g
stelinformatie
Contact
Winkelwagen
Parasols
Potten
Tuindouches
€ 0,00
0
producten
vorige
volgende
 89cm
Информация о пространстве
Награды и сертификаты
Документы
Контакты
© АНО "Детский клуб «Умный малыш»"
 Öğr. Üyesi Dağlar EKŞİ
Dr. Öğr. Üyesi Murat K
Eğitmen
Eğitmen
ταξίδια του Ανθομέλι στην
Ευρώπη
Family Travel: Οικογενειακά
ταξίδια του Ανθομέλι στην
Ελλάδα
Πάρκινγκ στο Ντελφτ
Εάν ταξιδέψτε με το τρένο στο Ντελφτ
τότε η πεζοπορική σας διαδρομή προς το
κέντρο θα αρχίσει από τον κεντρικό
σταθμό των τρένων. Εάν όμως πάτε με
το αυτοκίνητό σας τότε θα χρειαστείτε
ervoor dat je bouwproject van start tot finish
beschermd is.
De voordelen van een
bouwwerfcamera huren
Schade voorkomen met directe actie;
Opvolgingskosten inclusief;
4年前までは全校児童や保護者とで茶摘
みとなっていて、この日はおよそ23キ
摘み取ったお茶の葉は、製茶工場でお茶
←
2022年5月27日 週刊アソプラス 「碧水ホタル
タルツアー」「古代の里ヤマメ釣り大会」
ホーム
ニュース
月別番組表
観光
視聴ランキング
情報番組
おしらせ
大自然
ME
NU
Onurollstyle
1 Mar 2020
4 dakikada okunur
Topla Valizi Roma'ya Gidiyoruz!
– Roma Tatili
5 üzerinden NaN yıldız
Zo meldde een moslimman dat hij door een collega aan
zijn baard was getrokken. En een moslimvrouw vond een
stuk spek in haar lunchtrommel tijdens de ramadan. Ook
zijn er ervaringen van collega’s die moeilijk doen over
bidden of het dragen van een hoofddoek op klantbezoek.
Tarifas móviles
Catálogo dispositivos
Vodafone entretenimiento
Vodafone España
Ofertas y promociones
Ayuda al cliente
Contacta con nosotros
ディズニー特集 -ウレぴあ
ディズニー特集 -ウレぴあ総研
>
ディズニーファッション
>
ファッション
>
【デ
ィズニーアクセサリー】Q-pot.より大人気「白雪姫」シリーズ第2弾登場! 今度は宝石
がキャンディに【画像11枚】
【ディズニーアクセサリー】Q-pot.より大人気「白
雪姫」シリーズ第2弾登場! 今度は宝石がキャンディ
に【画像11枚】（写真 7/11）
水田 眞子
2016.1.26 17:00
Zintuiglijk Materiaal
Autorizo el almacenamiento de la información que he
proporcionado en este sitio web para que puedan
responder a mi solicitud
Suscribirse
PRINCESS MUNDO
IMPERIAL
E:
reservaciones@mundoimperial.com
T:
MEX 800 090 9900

· · · · ·

-- WORK INSTRUCTION --
From the data above, copy out every line with the string "collega" in it.

-- EXERCISE SOLUTION --
Zo meldde een moslimman dat hij door een collega aan
zijn er ervaringen van collega’s die moeilijk doen over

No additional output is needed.